Current location: Home> Ai News

OpenAI bot accused of launching DDoS attacks on small e-commerce websites and stealing data

Author: LoRA Time: 11 Jan 2025 439

Recently, Trilegangers CEO Oleksandr Tomchuk received an alert that his company's e-commerce site was down. After investigating, he discovered that the culprit was a bot from OpenAI that was relentlessly trying to crawl his entire massive website. The website has more than 65,000 products, and each product has a page with at least three photos. OpenAI sent "tens of thousands" of server requests in an attempt to download the entire contents, hundreds of thousands of photos and their detailed descriptions.

Tomchuk said that OpenAI's crawler was taking down their website, which was basically a DDoS attack. The company sells 3D object files as well as photos - from hands to hair, skin and full bodies - to 3D artists, video game makers and anyone who needs to digitally recreate real human features.

Trilegangers' website is its business. The company has spent more than a decade building what it calls the web's largest database of "digital avatars," 3D image files scanned from real human models.

Tomchuk's team, which is based in Ukraine but also licensed by the U.S. city of Tampa, Florida, has a terms of service page on its website that prohibits bots from taking its images without permission. But that alone didn't make a difference. Websites must use a properly configured robot.txt file with tags that explicitly tell OpenAI's robot GPTBot not to disturb the website.

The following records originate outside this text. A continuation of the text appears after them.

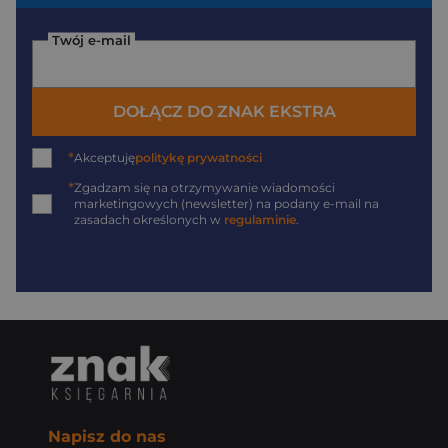
Twój e-mail
DOŁĄCZ DO ZNAK EKSTRA
*
Akceptuję
politykę prywatności
*
Zgadzam się na otrzymywanie wiadomości
marketingowych (newsletter) na podany
e-mail
na
zasadach określonych w
regulaminie
.
Napisz do nas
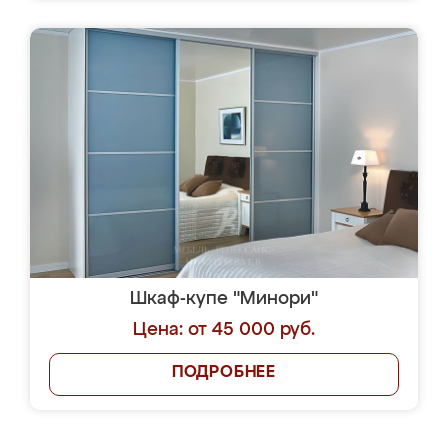
Шкаф-купе "Минори"
Цена: от 45 000 руб.
ПОДРОБНЕЕ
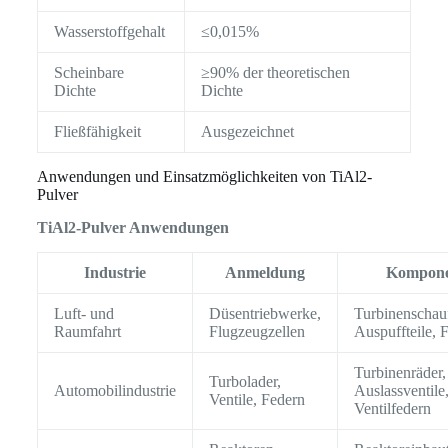
Wasserstoffgehalt
≤0,015%
Scheinbare
≥90% der theoretischen
Dichte
Dichte
Fließfähigkeit
Ausgezeichnet
Anwendungen und Einsatzmöglichkeiten von TiAl2-
Pulver
TiAl2-Pulver Anwendungen
Industrie
Anmeldung
Kompone
Luft- und
Düsentriebwerke,
Turbinenschauf
Raumfahrt
Flugzeugzellen
Auspuffteile, 
Turbinenräder,
Turbolader,
Automobilindustrie
Auslassventile
Ventile, Federn
Ventilfedern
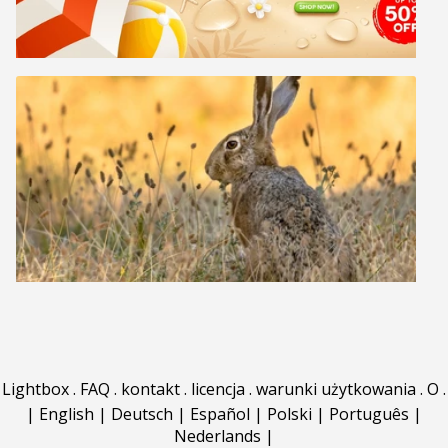
Lightbox
.
FAQ
.
kontakt
.
licencja
.
warunki użytkowania
.
O
.
|
English
|
Deutsch
|
Español
|
Polski
|
Português
|
Nederlands
|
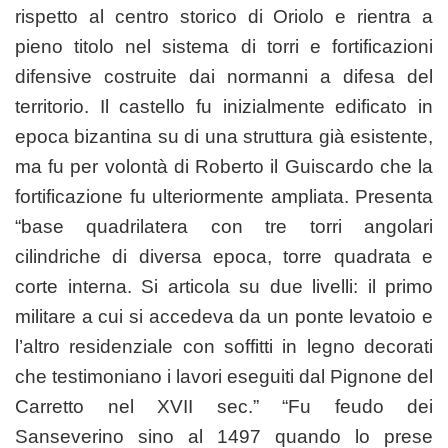
rispetto al centro storico di Oriolo e rientra a
pieno titolo nel sistema di torri e fortificazioni
difensive costruite dai normanni a difesa del
territorio. Il castello fu inizialmente edificato in
epoca bizantina su di una struttura già esistente,
ma fu per volontà di Roberto il Guiscardo che la
fortificazione fu ulteriormente ampliata. Presenta
“base quadrilatera con tre torri angolari
cilindriche di diversa epoca, torre quadrata e
corte interna. Si articola su due livelli: il primo
militare a cui si accedeva da un ponte levatoio e
l’altro residenziale con soffitti in legno decorati
che testimoniano i lavori eseguiti dal Pignone del
Carretto nel XVII sec.” “Fu feudo dei
Sanseverino sino al 1497 quando lo prese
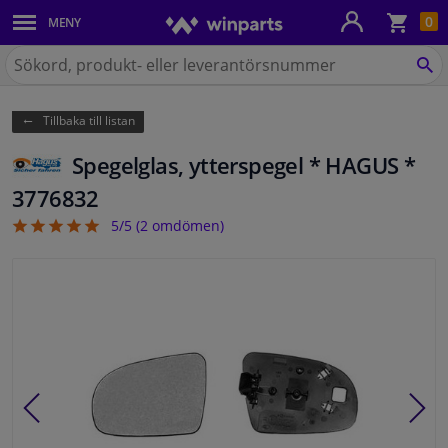
Kun
0
MENY
Karosseri
Sök
på
SÖ
Belysning
Winparts.se
Tillbaka till listan
Bromssystem
Spegelglas, ytterspegel * HAGUS *
Avgassystem
3776832
5/5 (
2
omdömen)
5
Chassidelar
Kylsystem & Värmesystem
Motordelar
Filter & Vätskor
Bagage & Transport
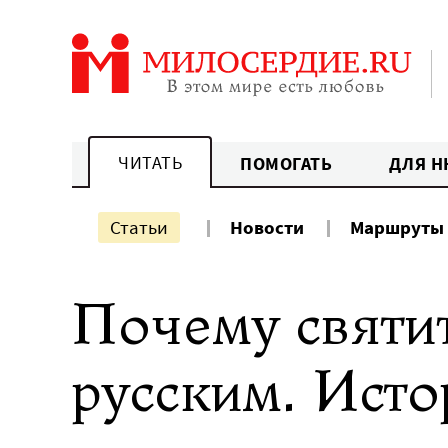
Перейти
к
содержанию
ЧИТАТЬ
ПОМОГАТЬ
ДЛЯ Н
Статьи
Новости
Маршруты
Почему святи
русским. Исто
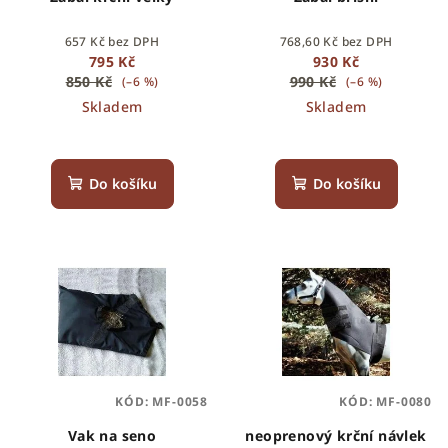
o
d
657 Kč bez DPH
768,60 Kč bez DPH
u
795 Kč
930 Kč
k
850 Kč
990 Kč
(–6 %)
(–6 %)
Skladem
Skladem
t
ů
Do košíku
Do košíku
KÓD:
MF-0058
KÓD:
MF-0080
Vak na seno
neoprenový krční návlek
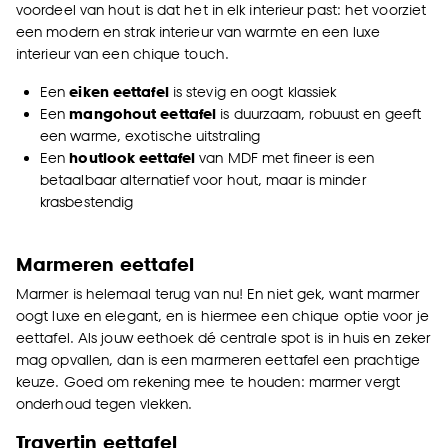
voordeel van hout is dat het in elk interieur past: het voorziet
een modern en strak interieur van warmte en een luxe
interieur van een chique touch.
Een
eiken eettafel
is stevig en oogt klassiek
Een
mangohout eettafel
is duurzaam, robuust en geeft
een warme, exotische uitstraling
Een
houtlook eettafel
van MDF met fineer is een
betaalbaar alternatief voor hout, maar is minder
krasbestendig
Marmeren eettafel
Marmer is helemaal terug van nu! En niet gek, want marmer
oogt luxe en elegant, en is hiermee een chique optie voor je
eettafel. Als jouw eethoek dé centrale spot is in huis en zeker
mag opvallen, dan is een marmeren eettafel een prachtige
keuze. Goed om rekening mee te houden: marmer vergt
onderhoud tegen vlekken.
Travertin eettafel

openai-crawler-log-2-e1736526937976.jpg

Robot.txt, also known as the Robot Exclusion Protocol, was created to tell search engines what content a website should not crawl when indexing a web page. OpenAI says on its information page that it respects such files when configured with its own set of no-crawl tags, but it also warns that it may take up to 24 hours for its robots to recognize updated robot.txt files .

Tomchuk said that if a website doesn't use robot.txt correctly, OpenAI and other companies think they can scrape the data as they please. This is not an optional system.

To make matters worse, not only was Trilegangers forced offline by OpenAI's bot during U.S. business hours, but Tomchuk expected a significant increase in his AWS bill due to all the bot's CPU and download activity.

Robot.txt is not a foolproof solution either. AI companies voluntarily comply with it. Last summer, another AI startup, Perplexity, famously came under the scrutiny of a Wired investigation over some evidence that Perplexity wasn't complying with it.

Tomchuk said he couldn't find a way to contact OpenAI and ask. OpenAI did not respond to TechCrunch's request for comment. OpenAI has so far failed to provide its long-promised opt-out tools.

For Triplegangers, this is a particularly thorny issue. "We're in a business where rights issues are pretty serious because we're scanning real people," he said. Under laws such as Europe's GDPR, "They can't just take photos of anyone online and use them."

hacker, cyber attack, writing code

Ironically, the OpenAI bot's greed made the Triplegangers realize just how exposed it was. He said if it had scratched more gently, Tomchuk would never have known.

"It's scary because these companies appear to be exploiting a loophole to scrape data and they say 'if you update your robot.txt with our tags, you can opt out,'" Tomchuk said, but that leaves businesses It is the Lord's responsibility to know how to stop them.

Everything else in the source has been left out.